Species of gastropod

Curtitoma contraria is a species of small sea snail, a marine gastropod mollusc in the family Mangeliidae. The species was first described in 2012 by Andrea Bonfitto and Marco Morassi based on specimens collected off northeastern Taiwan. It is the first sinistral, or left coiling species reported in the family Mangeliidae.

==Description==
The shell is sinistral, solid, and ovate cylindrical in shape. Adults shells reach a maximum length of 3.6 mm and a diameter of 1.9 mm. The teleoconch consists of approximately 2.5 whorls, angularly shouldered above mid whorl. The suture is distinct and bordered by a spiral cord.

The axial sculpture consists of 14 to 17 narrow, slightly opisthocline ribs on the penultimate and last whorls. These ribs are crossed by widely spaced spiral cords, forming nodules at the points of intersection, especially along the shoulder cord.

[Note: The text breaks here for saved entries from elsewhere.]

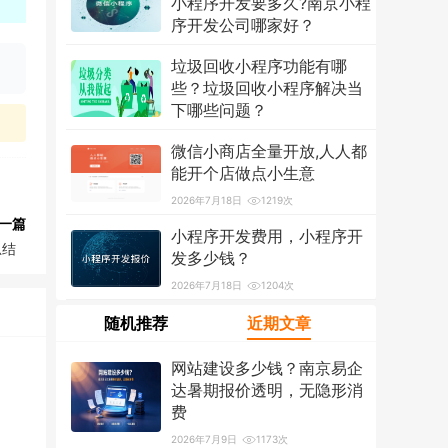
小程序开发要多久?南京小程
序开发公司哪家好？
2026年7月18日
1306次
垃圾回收小程序功能有哪
些？垃圾回收小程序解决当
下哪些问题？
2026年7月18日
1208次
微信小商店全量开放,人人都
能开个店做点小生意
2026年7月18日
1219次
一篇
小程序开发费用，小程序开
总结
发多少钱？
2026年7月18日
1204次
随机推荐
近期文章
网站建设多少钱？南京易企
达暑期报价透明，无隐形消
费
2026年7月9日
1173次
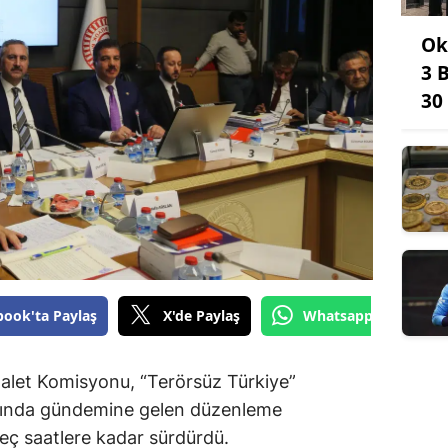
Ok
3 
30
book'ta Paylaş
X'de Paylaş
Whatsapp'tan Gönde
dalet Komisyonu, “Terörsüz Türkiye”
mında gündemine gelen düzenleme
geç saatlere kadar sürdürdü.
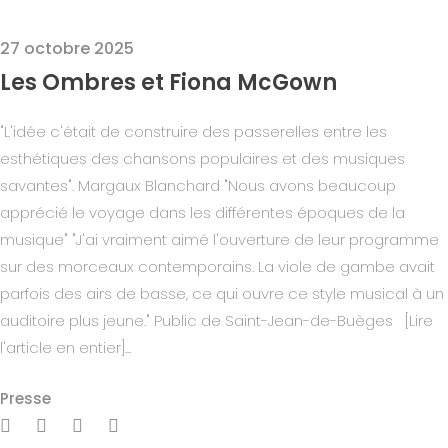
27 octobre 2025
Les Ombres et Fiona McGown
"L'idée c'était de construire des passerelles entre les
esthétiques des chansons populaires et des musiques
savantes". Margaux Blanchard "Nous avons beaucoup
apprécié le voyage dans les différentes époques de la
musique" "J'ai vraiment aimé l'ouverture de leur programme
sur des morceaux contemporains. La viole de gambe avait
parfois des airs de basse, ce qui ouvre ce style musical à un
auditoire plus jeune." Public de Saint-Jean-de-Buèges [Lire
l'article en entier]...
Presse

The last whorl bears four spiral cords, and the base is sculptured with 10 to 12 spiral cords.

The aperture is somewhat oblanceolate to subrectangular and moderately bent at the siphonal canal. The outer lip is thin and bears a distinct anal sinus, with its deepest point at the middle of the satural ramp. The columella is short and twisted. A shallow but distinct pseudoumbilicus is present between the abapical end of the inner lip and the spiphonal canal.

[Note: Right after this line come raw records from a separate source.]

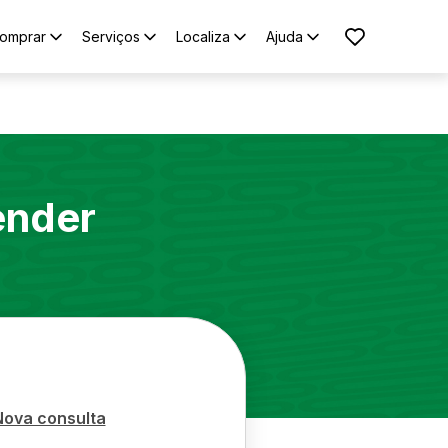
omprar
Serviços
Localiza
Ajuda
ender
Nova consulta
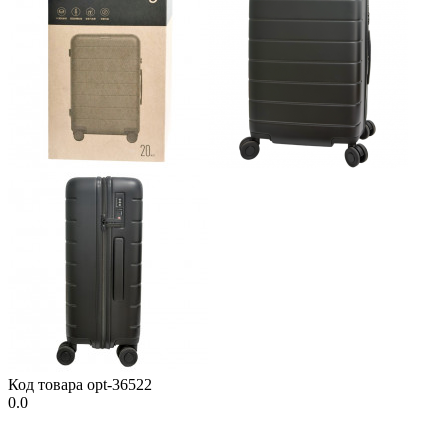
Код товара
opt-36522
0.0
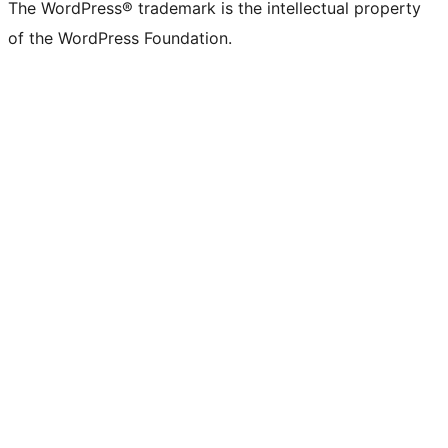
The WordPress® trademark is the intellectual property
of the WordPress Foundation.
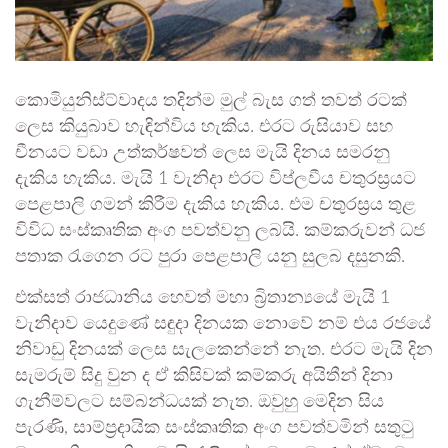
කොමියුනිස්ට්වාදය තදින්ම මුල් බැස ගත් තවත් රටක්
ලෙස කියුබාව හැඳින්විය හැකිය. එරට රුසියාව සහ
චීනයට වඩා උත්කර්ෂවත් ලෙස මැයි දිනය සමරනු
දැකිය හැකිය. මැයි 1 වැනිදා එරට විප්ලවීය චතුරස්‍රයට
පෙළපාලි ගමන් කිරීම දැකිය හැකිය. එම චතුරස්‍රය තුළ
විවිධ සංස්කෘතික අංග පවත්වනු ලබයි. කම්කරුවන් ධජ
පතාක රැගෙන රට පුරා පෙළපාලි යනු සුලබ දසුනකි.
එක්සත් රාජධානිය හෙවත් මහා බ්‍රිතාන්‍යයේ මැයි 1
වැනිදාව යෙදුණේ සඳුදා දිනයක නොවේ නම් එය රජයේ
නිවාඩු දිනයක් ලෙස සැලකෙන්නේ නැත. එරට මැයි දින
සැමරුම් සිදු වුන ද ඒ කිසිවක් කම්කරු අයිතීන් දිනා
ගැනීම්වලට සම්බන්ධයක් නැත. ඔවුහු මෙදින සිය
පැරණි, සාම්ප්‍රදායික සංස්කෘතික අංග පවත්වමින් සතුටු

The protoconch is domed and consists of 1.5 whorls, sculptured with fine spiral threads and axial riblets. The shell is glossy yellowish white when fresh.

The most distinctive feature of the species is its sinistral shell coiling. In contrast to the predominantly dextral orientation observed in Mangeliidae, the shell of Curtitoma contraria coils to the left. The aperture is narrow and elongate, with a short siphonal canal. The outer lip is thin.

The Curtitoma contraria has a benthos functional group, and is a predator.

== Biology ==
Curtitoma contraria is a benthic marine species. Members of Mangeliidae are carnivorous and are generally regarded as predatory gastropods that feed on small invertebrates.

==Distribution==
This marine species occurs off Taiwan.